After we launched, the team got smaller and became four (two devs, one UI dev and me). I performed the role of product owner and our UI dev and I picked up design tweaks between us. Al, one of our devs acted as our scrum master.

Recently I’ve been building iPad apps where we use only one developer who has absolute ownership of the product from a tech perspective. They work in a (slightly) bigger team, pair programming when they get stuck, but they have their own projects.

I’ve been surprised at how productive this form of working is. Although the iPad projects have had little in the way of backend heavy lifting, which is clearly in part responsible, I would put it down to two things.

1. Ownership

The more ownership somebody feels of a project, the more enthusiastic, committed, responsible and proud they become.
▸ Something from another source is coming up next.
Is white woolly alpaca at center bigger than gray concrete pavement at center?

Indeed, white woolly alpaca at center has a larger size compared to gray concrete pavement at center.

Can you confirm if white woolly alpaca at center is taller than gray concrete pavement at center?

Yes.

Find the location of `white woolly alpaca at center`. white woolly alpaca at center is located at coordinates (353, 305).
This leads to more, high-quality work being done. The more people covering the same discipline, the more diluted is this sense of ownership, the more compromises are made, the more creative tension there is (some is good, lots slows you down). The best people, like to own something. And ownership leads to products with character, passion and soul.

2. Communication

A small team working closely together are constantly communicating, aligning their views and know what each other are doing. Project management becomes easy if everyone is talking to each other. The more people are in a team the more talking is required and the less doing gets done. It also leads to overheads like code branching and merging that takes time.

Smallest and biggest

My experience tells me that three is probably the smallest team that can practically deliver a high quality product. And this can feel tight if you have lots of stakeholder/client management to do. But also that eight is the biggest team that can move quickly and feel real ownership. Beyond that speed, productivity and passion drops.

(Note, you can have more people building a bigger thing, but divide them into cross discipline teams that have ownership of specific areas.)

Band vs orchestra

Having played in bands in the past, I firmly believe a dev team is like a band. You get the same creative battles, the same camaraderie, the same collective sense of pride over something you made together. They’re self organising and require little formal project managing.

The smallest band is generally a power trio (treating The White Stripes as the exception that proves the rule). A band that has more than eight becomes an orchestra. And an orchestra is a very different thing and requires a different way of managing things with a band leader/conductor. At that point, it stops being self organising, communication is top down and you lose the sense of ownership. Most bands have between three and six members.

So when building your team my advice would be to think, do I want a band or an orchestra? Can we do with less people? Is there skills cross over that could lead to a dilution in the sense of ownership or worse, conflict? (Some band have two drummers but it’s unusual and generally they have very different styles).

Having got to the point in my career where I was conducting an orchestra, I discovered what I really wanted to do was play in a band.